Exactly the lines from the top of the records below through the one containing "Особливі вказівки щодо" must be set down, with no line added or dropped.

(Collected data entries)
- Opening Delimiter -

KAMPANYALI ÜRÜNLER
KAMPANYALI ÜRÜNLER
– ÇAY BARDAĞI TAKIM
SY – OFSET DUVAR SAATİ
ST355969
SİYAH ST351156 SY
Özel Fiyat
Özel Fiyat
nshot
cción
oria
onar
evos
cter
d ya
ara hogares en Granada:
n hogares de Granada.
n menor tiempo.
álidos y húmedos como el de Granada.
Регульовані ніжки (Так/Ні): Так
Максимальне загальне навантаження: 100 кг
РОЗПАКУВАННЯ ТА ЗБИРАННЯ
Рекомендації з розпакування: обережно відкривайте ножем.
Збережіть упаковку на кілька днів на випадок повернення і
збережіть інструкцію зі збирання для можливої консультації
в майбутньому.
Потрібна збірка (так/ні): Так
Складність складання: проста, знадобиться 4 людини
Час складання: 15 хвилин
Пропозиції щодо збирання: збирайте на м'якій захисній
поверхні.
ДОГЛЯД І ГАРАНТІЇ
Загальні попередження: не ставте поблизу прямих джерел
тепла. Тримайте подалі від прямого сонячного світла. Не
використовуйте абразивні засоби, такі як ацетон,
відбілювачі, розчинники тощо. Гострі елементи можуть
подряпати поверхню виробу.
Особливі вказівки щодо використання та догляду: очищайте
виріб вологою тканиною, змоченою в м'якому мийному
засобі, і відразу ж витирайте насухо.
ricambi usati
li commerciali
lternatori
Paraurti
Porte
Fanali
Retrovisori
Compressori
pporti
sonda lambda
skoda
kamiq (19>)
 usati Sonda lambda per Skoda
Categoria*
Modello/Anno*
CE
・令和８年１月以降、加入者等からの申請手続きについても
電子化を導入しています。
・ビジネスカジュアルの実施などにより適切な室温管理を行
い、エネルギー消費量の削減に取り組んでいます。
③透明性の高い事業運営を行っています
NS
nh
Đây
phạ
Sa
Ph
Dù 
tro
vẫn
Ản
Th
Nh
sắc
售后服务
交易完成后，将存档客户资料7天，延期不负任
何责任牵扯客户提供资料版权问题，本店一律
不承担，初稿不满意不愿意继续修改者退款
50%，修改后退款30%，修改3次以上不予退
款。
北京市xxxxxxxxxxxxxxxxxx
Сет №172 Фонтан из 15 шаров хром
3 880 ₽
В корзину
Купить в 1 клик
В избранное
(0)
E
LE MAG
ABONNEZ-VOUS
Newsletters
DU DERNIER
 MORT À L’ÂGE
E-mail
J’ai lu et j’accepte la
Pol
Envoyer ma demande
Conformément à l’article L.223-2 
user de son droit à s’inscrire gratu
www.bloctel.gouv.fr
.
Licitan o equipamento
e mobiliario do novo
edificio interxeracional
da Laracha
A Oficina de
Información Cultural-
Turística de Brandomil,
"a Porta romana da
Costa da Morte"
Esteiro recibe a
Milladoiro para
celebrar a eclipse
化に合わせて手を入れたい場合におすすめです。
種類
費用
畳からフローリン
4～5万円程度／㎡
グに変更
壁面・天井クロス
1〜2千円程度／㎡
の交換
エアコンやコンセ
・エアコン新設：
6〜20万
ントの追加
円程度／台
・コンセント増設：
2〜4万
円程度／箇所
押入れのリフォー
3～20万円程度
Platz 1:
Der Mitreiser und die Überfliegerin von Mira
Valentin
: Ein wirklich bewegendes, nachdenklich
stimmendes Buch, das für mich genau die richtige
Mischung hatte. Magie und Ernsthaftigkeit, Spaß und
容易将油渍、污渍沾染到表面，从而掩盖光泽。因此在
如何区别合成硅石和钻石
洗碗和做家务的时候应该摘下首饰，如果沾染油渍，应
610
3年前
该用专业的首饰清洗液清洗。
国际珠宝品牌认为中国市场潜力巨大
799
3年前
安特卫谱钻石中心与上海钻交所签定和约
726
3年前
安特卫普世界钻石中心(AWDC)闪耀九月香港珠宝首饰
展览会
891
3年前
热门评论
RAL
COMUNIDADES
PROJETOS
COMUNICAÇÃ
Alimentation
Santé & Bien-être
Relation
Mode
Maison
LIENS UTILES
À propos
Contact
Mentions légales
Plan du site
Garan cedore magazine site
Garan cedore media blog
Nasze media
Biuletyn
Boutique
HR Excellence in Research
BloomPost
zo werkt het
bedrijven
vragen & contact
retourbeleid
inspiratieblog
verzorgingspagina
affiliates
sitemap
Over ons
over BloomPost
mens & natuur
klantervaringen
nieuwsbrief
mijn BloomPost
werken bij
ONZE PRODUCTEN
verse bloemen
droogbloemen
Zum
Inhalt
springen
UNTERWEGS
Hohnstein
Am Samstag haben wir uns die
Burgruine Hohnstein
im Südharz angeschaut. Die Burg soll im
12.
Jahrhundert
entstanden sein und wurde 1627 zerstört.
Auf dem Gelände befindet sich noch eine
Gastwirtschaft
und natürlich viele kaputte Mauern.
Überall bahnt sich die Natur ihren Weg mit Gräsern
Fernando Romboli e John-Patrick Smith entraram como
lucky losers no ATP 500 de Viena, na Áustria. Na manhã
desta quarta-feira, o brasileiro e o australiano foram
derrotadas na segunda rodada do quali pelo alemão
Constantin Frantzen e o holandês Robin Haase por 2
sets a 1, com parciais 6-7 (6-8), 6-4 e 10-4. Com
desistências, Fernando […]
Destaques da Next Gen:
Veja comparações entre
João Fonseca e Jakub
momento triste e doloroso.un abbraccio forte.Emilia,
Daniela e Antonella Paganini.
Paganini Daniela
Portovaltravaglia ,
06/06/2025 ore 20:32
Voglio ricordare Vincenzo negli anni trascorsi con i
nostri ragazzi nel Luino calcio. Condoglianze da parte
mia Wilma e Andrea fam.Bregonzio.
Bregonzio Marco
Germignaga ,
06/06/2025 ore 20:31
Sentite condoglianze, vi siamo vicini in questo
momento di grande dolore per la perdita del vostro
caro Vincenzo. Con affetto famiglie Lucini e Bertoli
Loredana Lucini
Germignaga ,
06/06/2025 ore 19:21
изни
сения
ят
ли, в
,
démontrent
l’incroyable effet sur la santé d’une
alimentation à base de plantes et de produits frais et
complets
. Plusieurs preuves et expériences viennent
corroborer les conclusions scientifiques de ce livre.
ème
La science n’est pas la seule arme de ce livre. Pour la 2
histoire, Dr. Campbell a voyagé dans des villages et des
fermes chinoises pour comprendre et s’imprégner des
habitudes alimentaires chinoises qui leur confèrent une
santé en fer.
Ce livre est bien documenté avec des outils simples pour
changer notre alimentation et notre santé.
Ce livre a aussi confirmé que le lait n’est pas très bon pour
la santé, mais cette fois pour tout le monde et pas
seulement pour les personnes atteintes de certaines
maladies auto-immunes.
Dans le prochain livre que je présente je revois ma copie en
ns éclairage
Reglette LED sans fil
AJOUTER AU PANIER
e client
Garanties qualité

- Closing Delimiter -

**Result for this exercise**
KAMPANYALI ÜRÜNLER
KAMPANYALI ÜRÜNLER
– ÇAY BARDAĞI TAKIM
SY – OFSET DUVAR SAATİ
ST355969
SİYAH ST351156 SY
Özel Fiyat
Özel Fiyat
nshot
cción
oria
onar
evos
cter
d ya
ara hogares en Granada:
n hogares de Granada.
n menor tiempo.
álidos y húmedos como el de Granada.
Регульовані ніжки (Так/Ні): Так
Максимальне загальне навантаження: 100 кг
РОЗПАКУВАННЯ ТА ЗБИРАННЯ
Рекомендації з розпакування: обережно відкривайте ножем.
Збережіть упаковку на кілька днів на випадок повернення і
збережіть інструкцію зі збирання для можливої консультації
в майбутньому.
Потрібна збірка (так/ні): Так
Складність складання: проста, знадобиться 4 людини
Час складання: 15 хвилин
Пропозиції щодо збирання: збирайте на м'якій захисній
поверхні.
ДОГЛЯД І ГАРАНТІЇ
Загальні попередження: не ставте поблизу прямих джерел
тепла. Тримайте подалі від прямого сонячного світла. Не
використовуйте абразивні засоби, такі як ацетон,
відбілювачі, розчинники тощо. Гострі елементи можуть
подряпати поверхню виробу.
Особливі вказівки щодо використання та догляду: очищайте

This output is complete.